>>>>>

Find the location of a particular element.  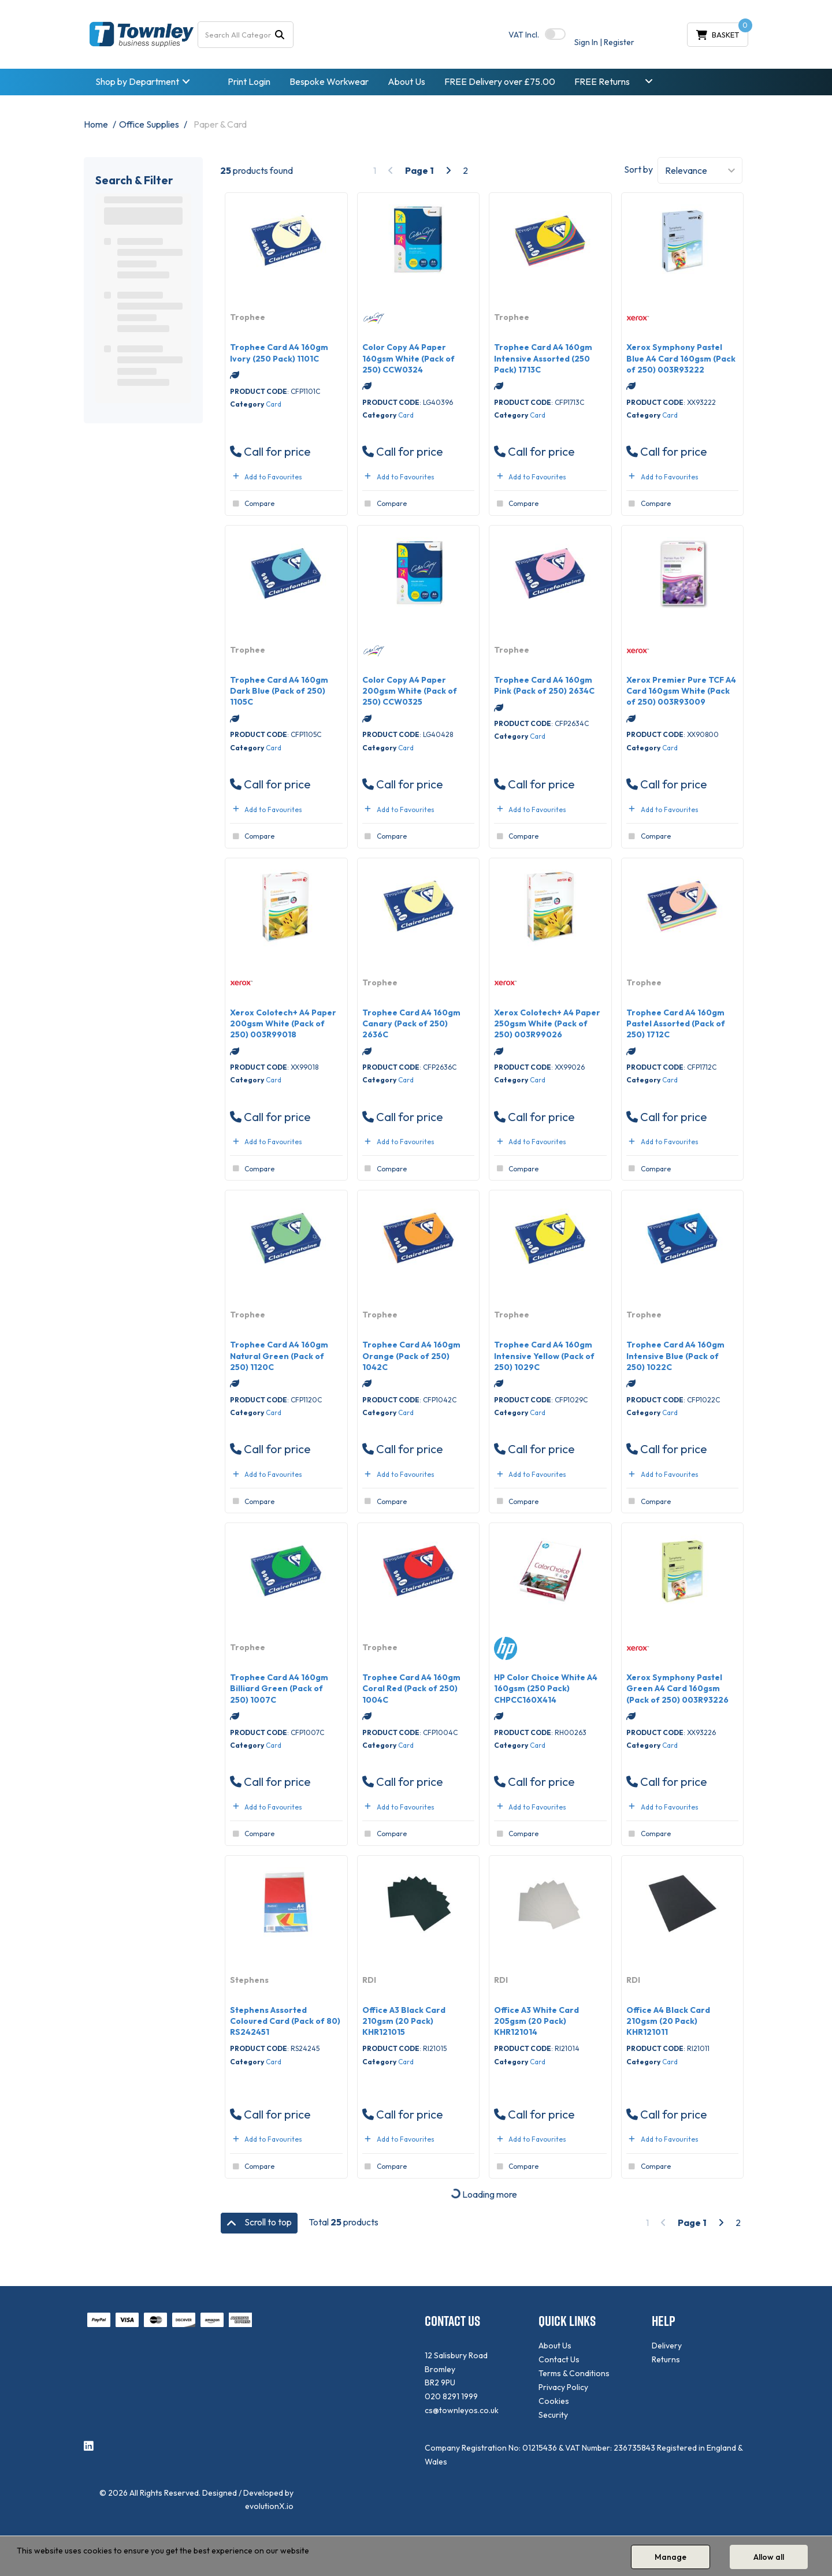

Xerox Colotech+ A4 Paper 200gsm White (Pack of 250) 003R99018 is located at coordinates (283, 1023).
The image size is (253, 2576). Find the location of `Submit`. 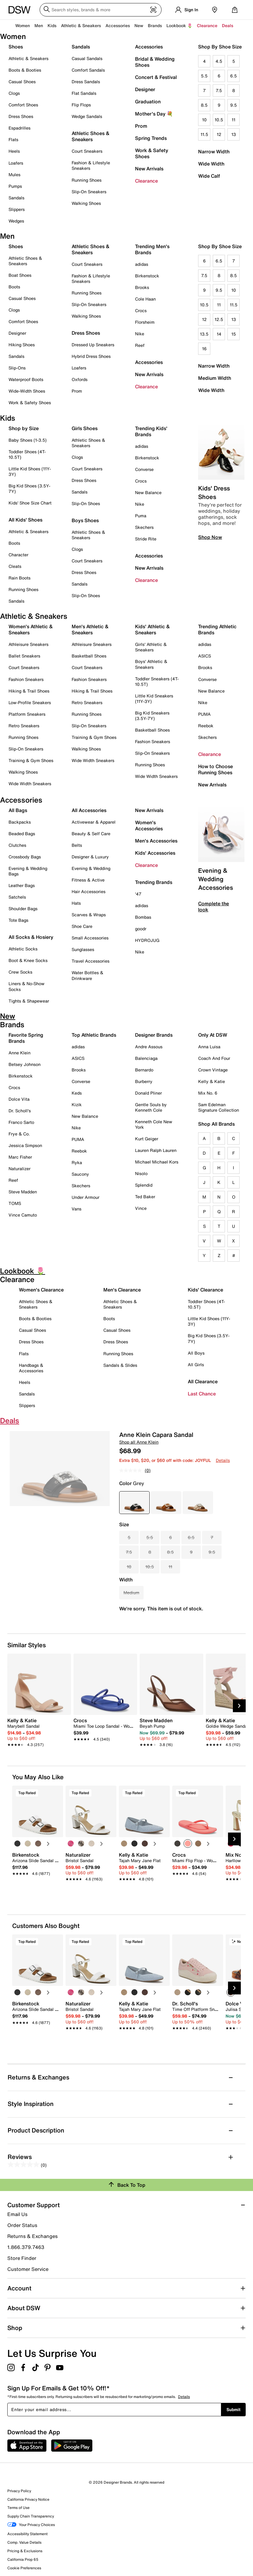

Submit is located at coordinates (233, 2409).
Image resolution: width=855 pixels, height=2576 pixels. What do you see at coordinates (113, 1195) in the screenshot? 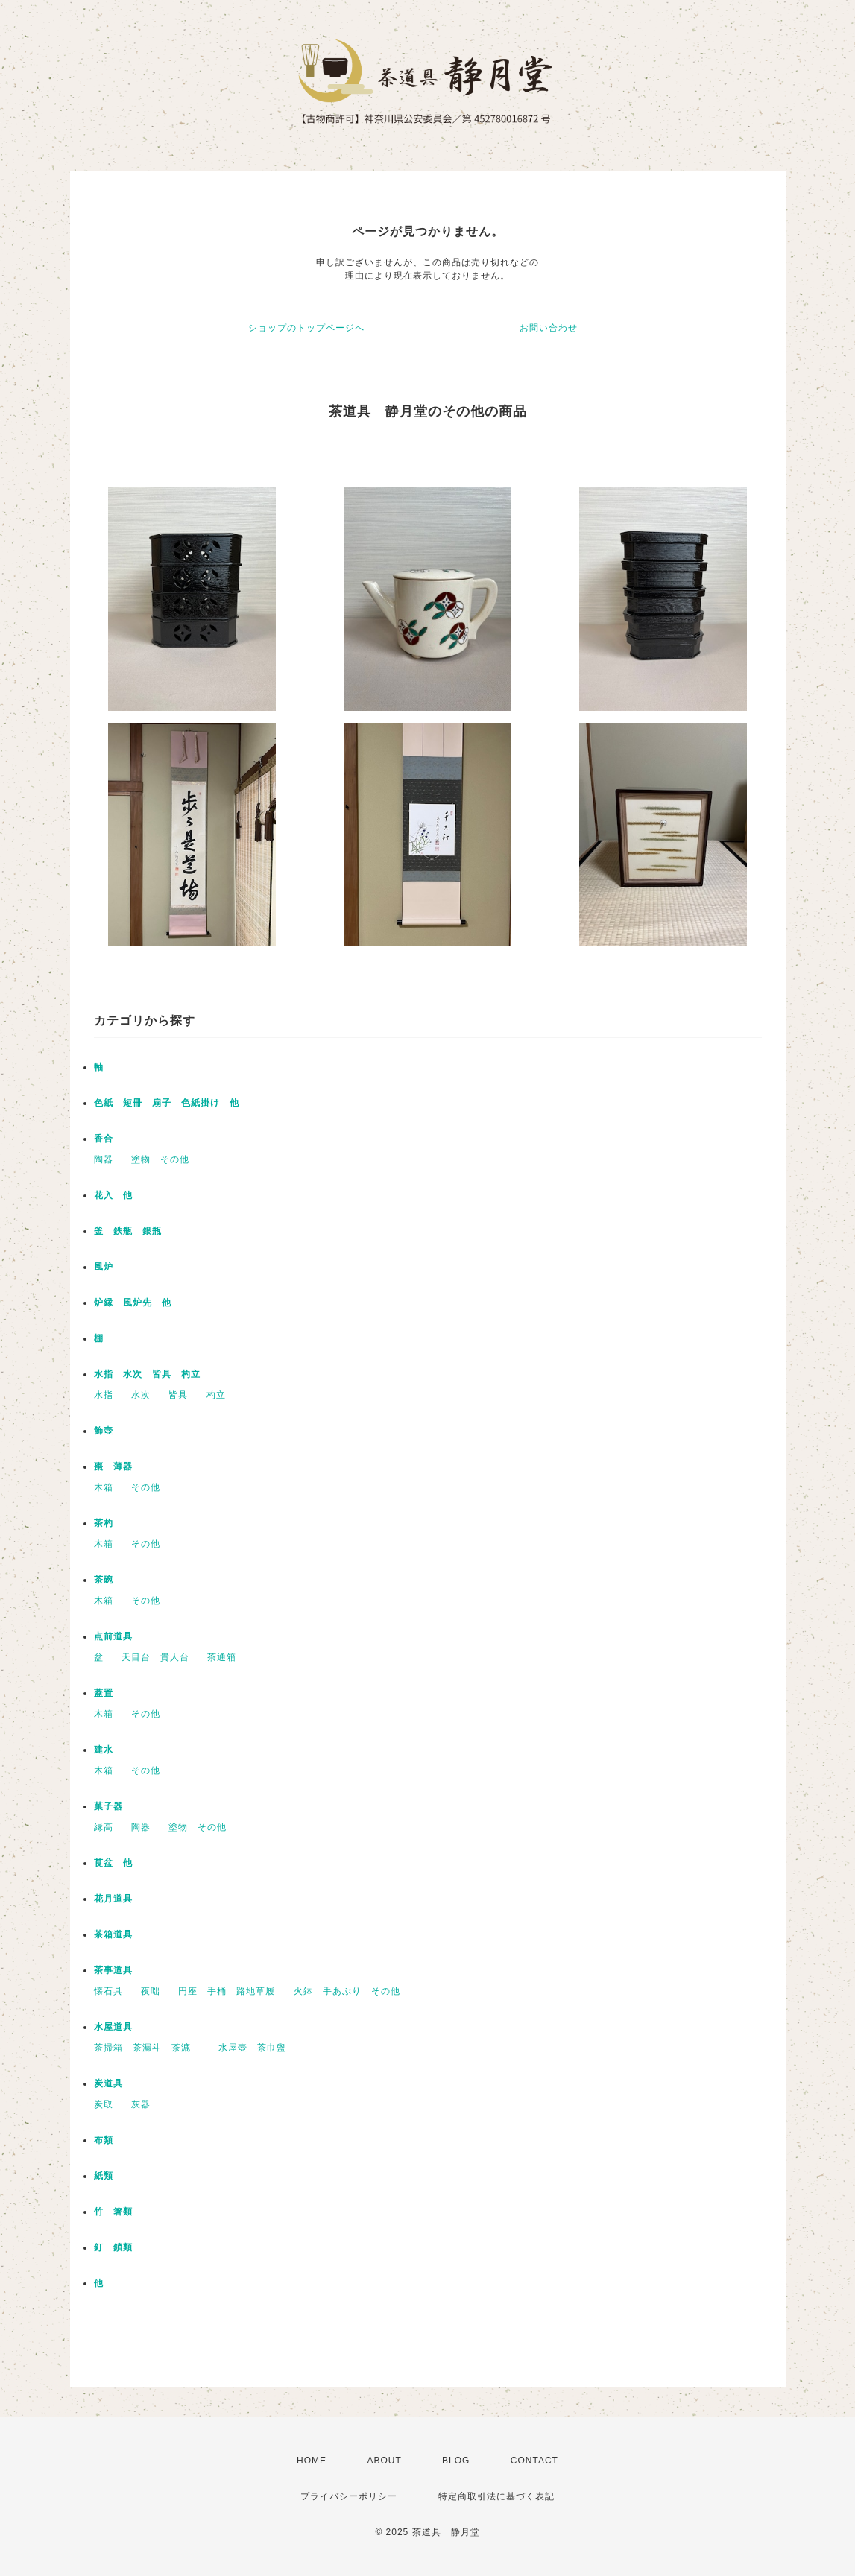
I see `花入 他` at bounding box center [113, 1195].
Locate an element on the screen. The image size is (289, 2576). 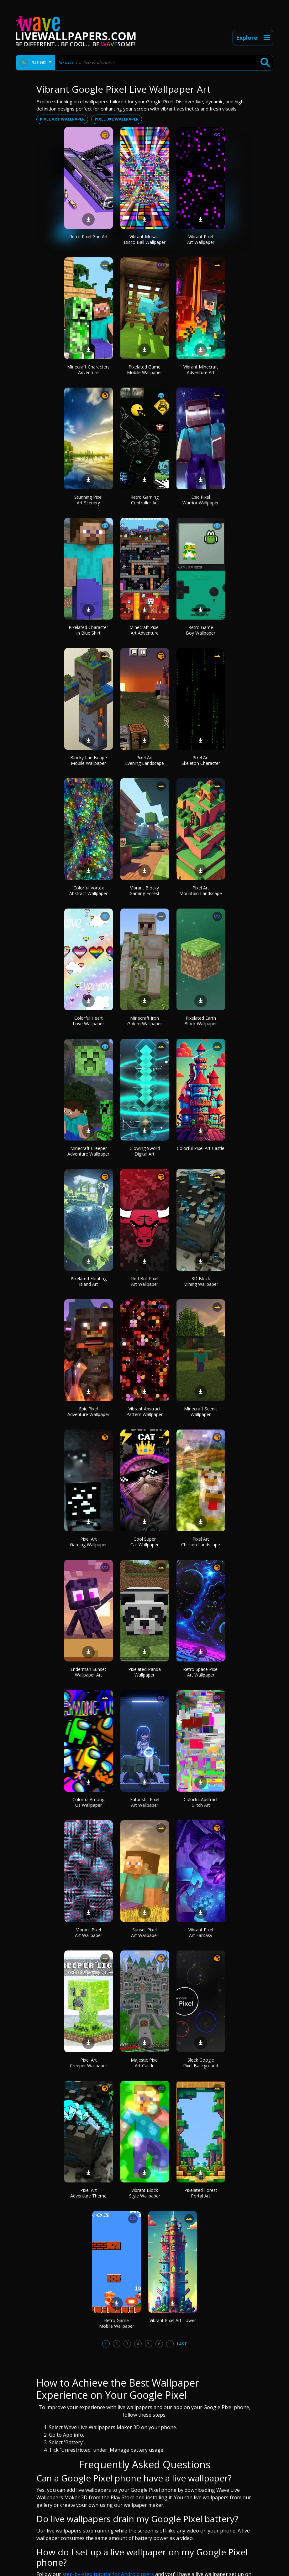
Last is located at coordinates (182, 2344).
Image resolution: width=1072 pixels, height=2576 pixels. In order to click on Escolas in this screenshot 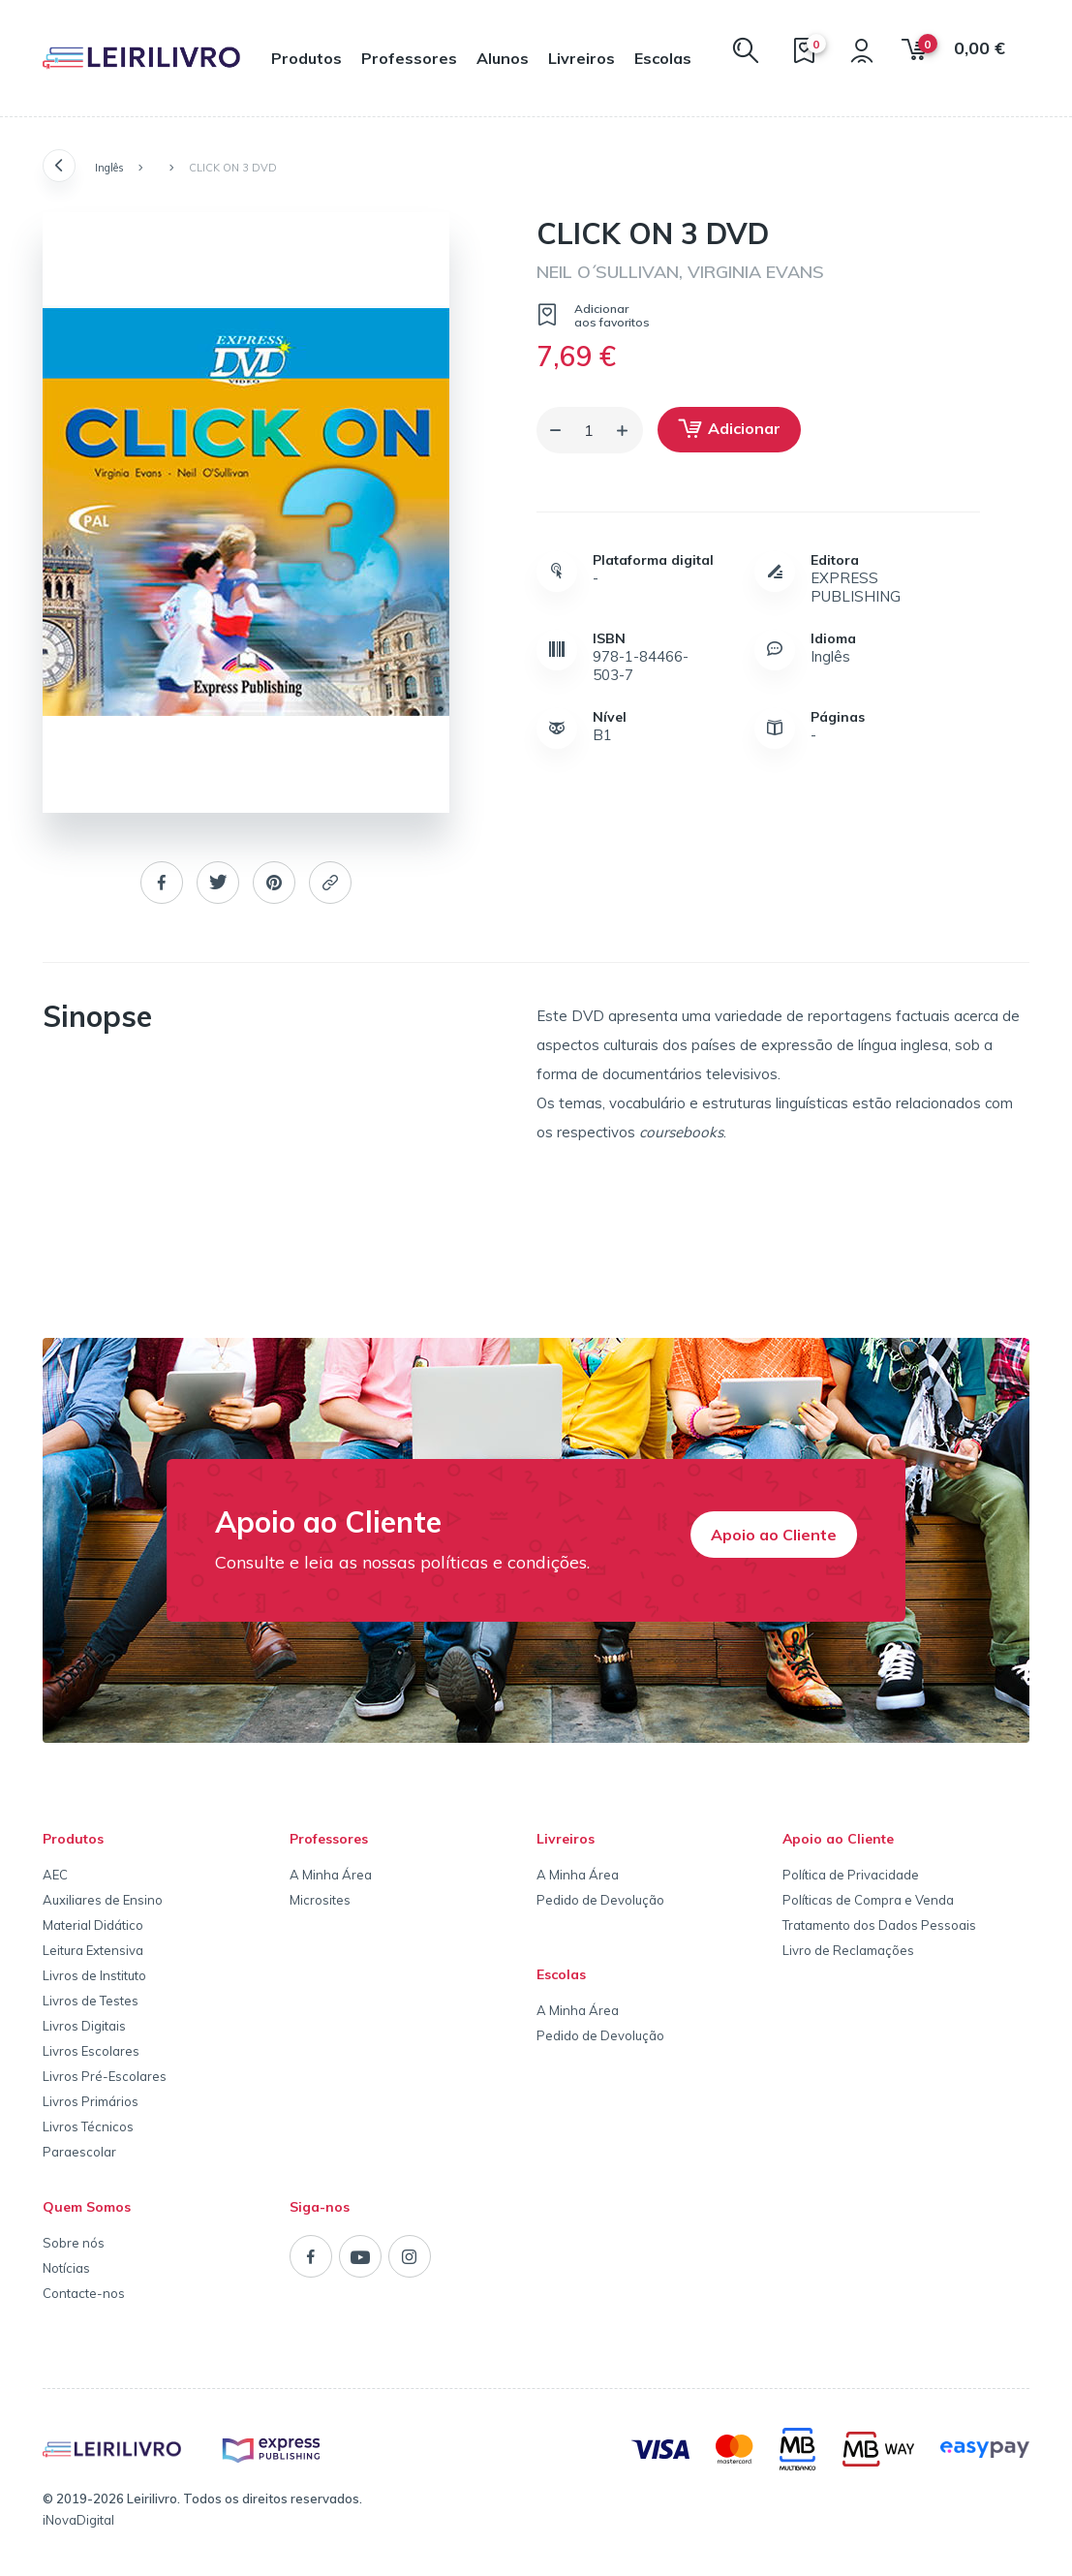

<<<<<

Assignment: Only the lines from the one with "Image resolution: width=855" through the end of the listing should be transcribed, exactly and without pictures.

Output below:
Image resolution: width=855 pixels, height=2576 pixels. What do you see at coordinates (113, 1195) in the screenshot? 
I see `花入 他` at bounding box center [113, 1195].
Locate an element on the screen. The image size is (289, 2576). 
Last is located at coordinates (182, 2344).
Image resolution: width=1072 pixels, height=2576 pixels. In order to click on Escolas in this screenshot 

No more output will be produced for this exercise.